Zmiana perspektywy gospodarczej ze stabilnej na negatywną, obniżona prognoza wzrostu PKB oraz rosnąca skala upadłości w budownictwie, będącym papierem lakmusowym gospodarki, oznacza dla wielu rodzimych przedsiębiorców żółte światło. Polskim przedsiębiorcom przyszło ostatnio działać w wyjątkowo zmiennych i niepewnych warunkach rynkowych. Ratunkiem z sytuacji, w obliczu rosnącej liczby bankructw i coraz powszechniejszych zatorów płatniczych, stają się zatem ubezpieczenia należności. Od niedawna usługa dostępna jest również dla najmniejszych – mikrofirm.

Z raportu opublikowanego przez Euler Hermes wynika, że w maju 2016 roku upadłość ogłosiły 63 przedsiębiorstwa, czyli o 16% mniej niż przed rokiem. Czy są więc powody do optymizmu? W tym samym opracowaniu eksperci wskazują, że po dwóch latach spadków mamy do czynienia ze wzrostami liczby upadłości w branży budowlanej, traktowanej przez wielu analityków jako barometr sytuacji gospodarczej.

Budownictwo infrastrukturalne cierpi obecnie na brak zleceń, zaś w energetyce dopiero zbierane są środki na inwestycje. Nadzieją miały być duże zlecenia na kolei, ale nic takiego póki co nie ma miejsca. Otwarcie mówi się o problemach z wydatkowaniem i rozliczeniem środków z poprzedniej perspektywy. Nie ma więc na razie mowy o wysypie zleceń w tym segmencie rynku.

Pogorszenie się koniunktury w „budowlance" to także zasługa utrzymującej się, trudnej sytuacji w górnictwie. Spadek obrotów kopalni pociąga na dno wiele firm powiązanych z sektorem, w tym również budowlanych, co z kolei uderza w ich dostawców. Koło się zamyka, ze szkodą dla wszystkich. Najbardziej cierpią jednak najmniejsi – pełniący bardzo często rolę podwykonawców, znajdujących się na szarym końcu łańcucha płatności. Obecnie gwoździem do trumny wielu małych przedsiębiorców są też przetargi. W oczekiwaniu na polepszenie koniunktury, wiele z nich pozostaje nierozstrzygniętych. To powoduje, że duże przedsiębiorstwa zaniżają swoje oczekiwania rynkowe – coraz częściej schylają się po małe, biorąc pod uwagę skalę ich działalności prace. Większość z nich jest bardzo konkurencyjna kosztowo, wygrywając w ten sposób z mniejszymi, lokalnymi podmiotami. Biednemu zawsze wiatr wieje w oczy, w ostatnim czasie jednak ze zdwojoną siłą.

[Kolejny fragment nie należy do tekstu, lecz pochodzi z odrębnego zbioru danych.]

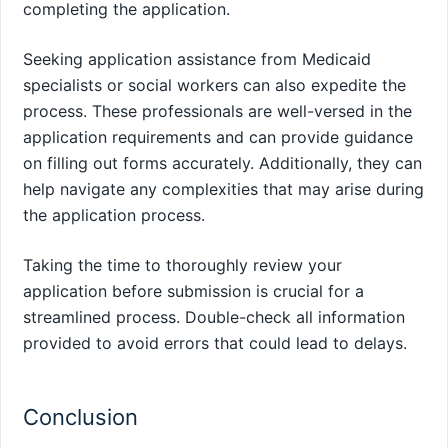
completing the application.
Seeking application assistance from Medicaid
specialists or social workers can also expedite the
process. These professionals are well-versed in the
application requirements and can provide guidance
on filling out forms accurately. Additionally, they can
help navigate any complexities that may arise during
the application process.
Taking the time to thoroughly review your
application before submission is crucial for a
streamlined process. Double-check all information
provided to avoid errors that could lead to delays.
Conclusion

Jawiący się, przyszły obraz polskiej gospodarki nie rysuje się więc kolorowo. Ostatnie miesiące to dla wielu przedsiębiorców prawdziwy rollercoster. Wydaje się, że w tej sytuacji kluczowe dla dalszego funkcjonowania wielu średnich i małych firm będzie utrzymanie odpowiedniej płynności finansowej. Pomóc w tym może usługa ubezpieczenia należności, do niedawna zarezerwowana tylko dla największych. Od kilku miesięcy po produkt sięgają również podmioty z segmentu MSP. Przykładem może być dostępne na rynku ubezpieczenie EH Simplicity, chroniące firmę przed niewypłacalnością odbiorców i kontrahentów. Produkt kierowany jest do firm o obrocie 0-6 mln zł, działających na rynku od przynajmniej pół roku. Atut to bardzo prosta konstrukcja wzorowana na polisach majątkowych dla segmentu masowego. Polisę można kupić przy pomocy kilku kliknięć za pośrednictwem strony internetowej. Jego cena jest z góry określona dla odpowiednich przedziałów rocznego obrotu firmy. Wystarczy wybrać odpowiednią kolumnę. Prostota tego produktu obejmuje również pozostałe elementy korzystania z niego – windykację oraz odszkodowanie.

 

Ubezpieczenie kredytu kupieckiego dla mikrofirm to wyraźny ukłon w stronę małych, regionalnych przedsiębiorstw, niekiedy uzależnionych od swoich dużo większych partnerów biznesowych. Tego typu usługi są szczególnie przydatne w branżach „cierpiących" na długie terminy płatności, m.in. budowlanej czy przemysłowej. Korzystanie z nich należy traktować nie w kategoriach kosztów, a inwestycji w bezpieczne i stabilne środowisko zawodowe oraz inwestycyjne.